| Data records |
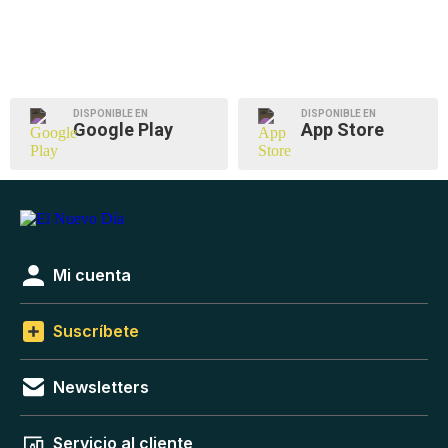
DISPONIBLE EN
DISPONIBLE EN
Google Play
App Store
Mi cuenta
Suscríbete
Newsletters
Servicio al cliente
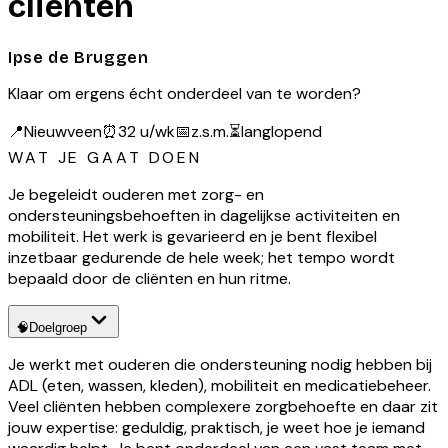
cliënten
Ipse de Bruggen
Klaar om ergens écht onderdeel van te worden?
📍
Nieuwveen
⏰
32 u/wk
📅
z.s.m.
⏳
langlopend
WAT JE GAAT DOEN
Je begeleidt ouderen met zorg- en
ondersteuningsbehoeften in dagelijkse activiteiten en
mobiliteit. Het werk is gevarieerd en je bent flexibel
inzetbaar gedurende de hele week; het tempo wordt
bepaald door de cliënten en hun ritme.
🧠
Doelgroep
Je werkt met ouderen die ondersteuning nodig hebben bij
ADL (eten, wassen, kleden), mobiliteit en medicatiebeheer.
Veel cliënten hebben complexere zorgbehoefte en daar zit
jouw expertise: geduldig, praktisch, je weet hoe je iemand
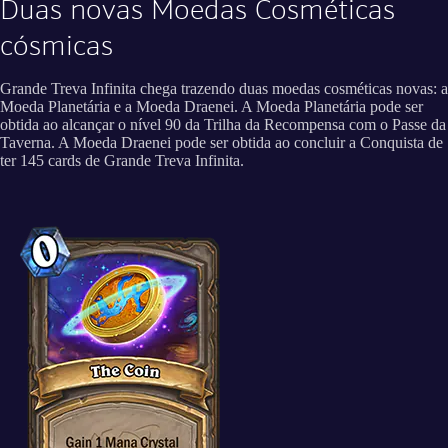
Duas novas Moedas Cosméticas
cósmicas
Grande Treva Infinita chega trazendo duas moedas cosméticas novas: a
Moeda Planetária e a Moeda Draenei. A Moeda Planetária pode ser
obtida ao alcançar o nível 90 da Trilha da Recompensa com o Passe da
Taverna. A Moeda Draenei pode ser obtida ao concluir a Conquista de
ter 145 cards de Grande Treva Infinita.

| Task item |
Please return the material above only from the line that holds "Google Play" through the line that holds "Veel cliënten hebben", exactly as it stands, ends included and pictures omitted.

| Solved problem |
Google Play
App Store
Mi cuenta
Suscríbete
Newsletters
Servicio al cliente
cliënten
Ipse de Bruggen
Klaar om ergens écht onderdeel van te worden?
📍
Nieuwveen
⏰
32 u/wk
📅
z.s.m.
⏳
langlopend
WAT JE GAAT DOEN
Je begeleidt ouderen met zorg- en
ondersteuningsbehoeften in dagelijkse activiteiten en
mobiliteit. Het werk is gevarieerd en je bent flexibel
inzetbaar gedurende de hele week; het tempo wordt
bepaald door de cliënten en hun ritme.
🧠
Doelgroep
Je werkt met ouderen die ondersteuning nodig hebben bij
ADL (eten, wassen, kleden), mobiliteit en medicatiebeheer.
Veel cliënten hebben complexere zorgbehoefte en daar zit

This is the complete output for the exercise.